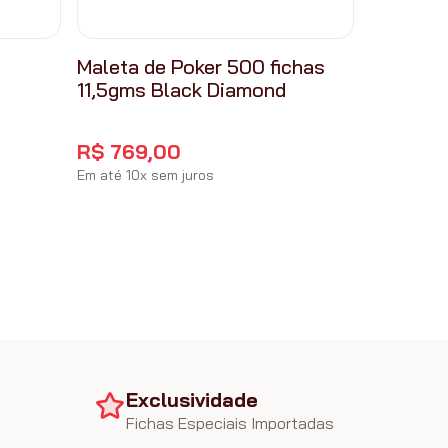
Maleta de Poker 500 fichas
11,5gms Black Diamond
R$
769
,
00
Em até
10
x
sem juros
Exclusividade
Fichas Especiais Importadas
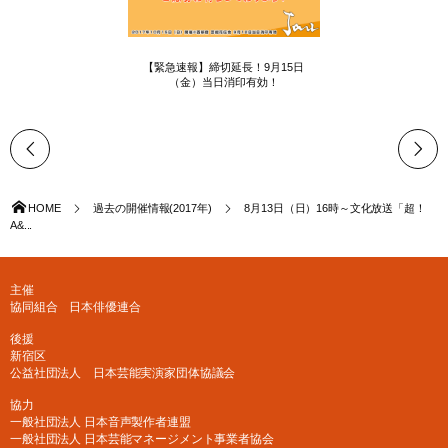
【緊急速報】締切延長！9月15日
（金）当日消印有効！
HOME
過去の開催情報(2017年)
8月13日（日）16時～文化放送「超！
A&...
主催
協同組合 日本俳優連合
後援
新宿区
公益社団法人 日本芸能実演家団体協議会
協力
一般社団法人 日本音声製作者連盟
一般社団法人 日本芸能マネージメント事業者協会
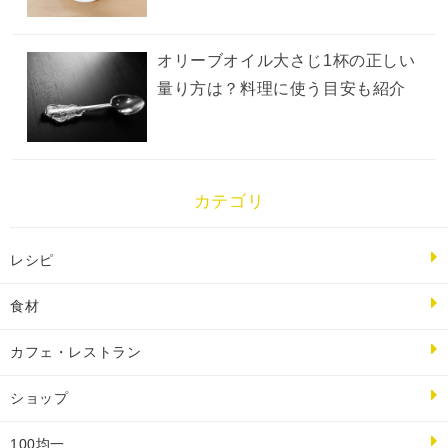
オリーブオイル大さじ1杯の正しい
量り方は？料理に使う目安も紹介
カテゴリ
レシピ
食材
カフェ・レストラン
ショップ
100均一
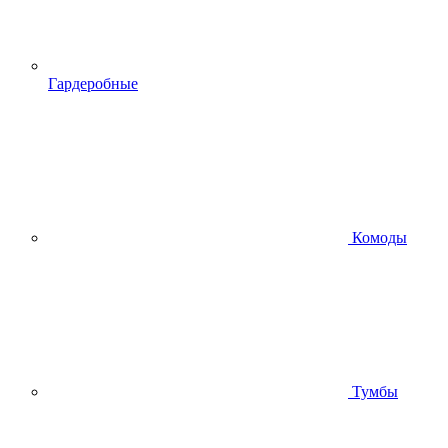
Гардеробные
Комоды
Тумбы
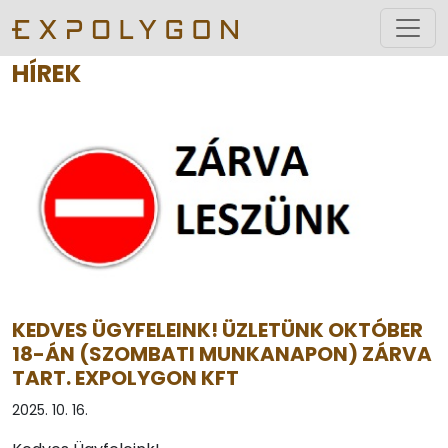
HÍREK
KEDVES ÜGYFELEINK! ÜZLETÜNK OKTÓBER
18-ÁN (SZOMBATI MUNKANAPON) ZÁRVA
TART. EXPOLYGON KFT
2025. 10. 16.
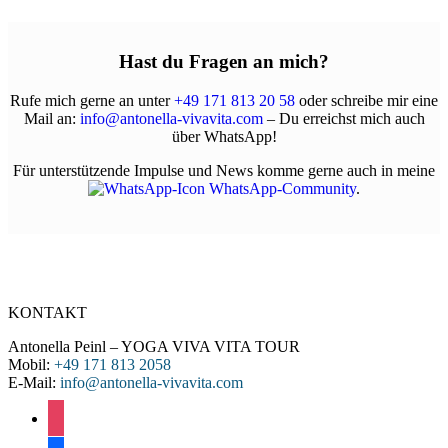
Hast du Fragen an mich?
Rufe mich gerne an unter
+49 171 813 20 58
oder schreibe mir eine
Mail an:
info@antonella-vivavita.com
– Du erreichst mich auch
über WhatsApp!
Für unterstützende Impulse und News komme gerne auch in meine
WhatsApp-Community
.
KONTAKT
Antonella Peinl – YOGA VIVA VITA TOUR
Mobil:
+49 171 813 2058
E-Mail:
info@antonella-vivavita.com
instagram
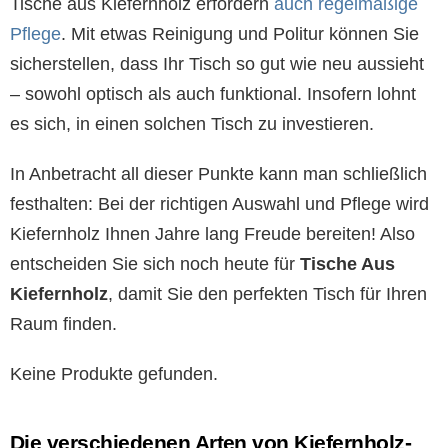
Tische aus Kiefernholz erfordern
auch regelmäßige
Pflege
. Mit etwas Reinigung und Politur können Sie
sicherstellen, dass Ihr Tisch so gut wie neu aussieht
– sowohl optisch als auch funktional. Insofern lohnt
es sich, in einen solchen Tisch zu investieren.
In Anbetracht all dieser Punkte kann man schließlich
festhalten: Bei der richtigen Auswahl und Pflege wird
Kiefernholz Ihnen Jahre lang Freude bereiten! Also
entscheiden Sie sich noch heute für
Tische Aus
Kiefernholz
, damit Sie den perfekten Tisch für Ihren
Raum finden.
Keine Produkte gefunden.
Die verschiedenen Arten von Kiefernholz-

The problem: None of the pictures should be kept; reproduce all the remaining material exactly.

Solution to this task:
Maleta de Poker 500 fichas
11,5gms Black Diamond
R$
769
,
00
Em até
10
x
sem juros
Exclusividade
Fichas Especiais Importadas
【緊急速報】締切延長！9月15日
（金）当日消印有効！
HOME
過去の開催情報(2017年)
8月13日（日）16時～文化放送「超！
A&...
主催
協同組合 日本俳優連合
後援
新宿区
公益社団法人 日本芸能実演家団体協議会
協力
一般社団法人 日本音声製作者連盟
一般社団法人 日本芸能マネージメント事業者協会
オリーブオイル大さじ1杯の正しい
量り方は？料理に使う目安も紹介
カテゴリ
レシピ
食材
カフェ・レストラン
ショップ
100均一
Гардеробные
Комоды
Тумбы
HÍREK
KEDVES ÜGYFELEINK! ÜZLETÜNK OKTÓBER
18-ÁN (SZOMBATI MUNKANAPON) ZÁRVA
TART. EXPOLYGON KFT
2025. 10. 16.
Hast du Fragen an mich?
Rufe mich gerne an unter
+49 171 813 20 58
oder schreibe mir eine
Mail an:
info@antonella-vivavita.com
– Du erreichst mich auch
über WhatsApp!
Für unterstützende Impulse und News komme gerne auch in meine
WhatsApp-Community
.
KONTAKT
Antonella Peinl – YOGA VIVA VITA TOUR
Mobil:
+49 171 813 2058
E-Mail:
info@antonella-vivavita.com
instagram
Tische aus Kiefernholz erfordern
auch regelmäßige
Pflege
. Mit etwas Reinigung und Politur können Sie
sicherstellen, dass Ihr Tisch so gut wie neu aussieht
– sowohl optisch als auch funktional. Insofern lohnt
es sich, in einen solchen Tisch zu investieren.
In Anbetracht all dieser Punkte kann man schließlich
festhalten: Bei der richtigen Auswahl und Pflege wird
Kiefernholz Ihnen Jahre lang Freude bereiten! Also
entscheiden Sie sich noch heute für
Tische Aus
Kiefernholz
, damit Sie den perfekten Tisch für Ihren
Raum finden.
Keine Produkte gefunden.
Die verschiedenen Arten von Kiefernholz-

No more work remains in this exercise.